A patient with sudden-onset right-sided weakness has a CT scan and is diagnosed with an intracerebral hemorrhage. Which information about the patient is most important to communicate to the health care provider?

a. The patient’s speech is difficult to understand.

b. The patient’s blood pressure is 144/90 mm Hg.

c. The patient takes a diuretic because of a history of hypertension.

d. The patient has atrial fibrillation and takes warfarin (Coumadin).

ANS: D

d. The patient has atrial fibrillation and takes warfarin (Coumadin).

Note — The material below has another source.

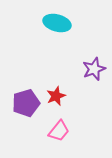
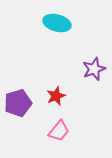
purple pentagon: moved 8 px left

Rationale: The use of warfarin will have contributed to the intracerebral bleeding and remains a risk factor for further bleeding. Administration of vitamin K is needed to reverse the effects of the warfarin, especially if the patient is to have surgery to correct the bleeding. The history of hypertension is a risk factor for the patient but has no immediate effect on the patient's care. The BP of 144/90 indicates the need for ongoing monitoring but not for any immediate change in therapy. Slurred speech is consistent with a left-sided stroke, and no change in therapy is indicated.

65

A patient with left-sided hemiparesis arrives by ambulance to the emergency department. Which action should the nurse take first?

a. Check the respiratory rate.

b. Monitor the blood pressure.

c. Send the patient for a CT scan.

d. Obtain the Glasgow Coma Scale score.

ANS: A

a. Check the respiratory rate.

The initial nursing action should be to assess the airway and take any needed actions to ensure a patent airway. The other activities should take place quickly after the ABCs (airway, breathing, and circulation) are completed.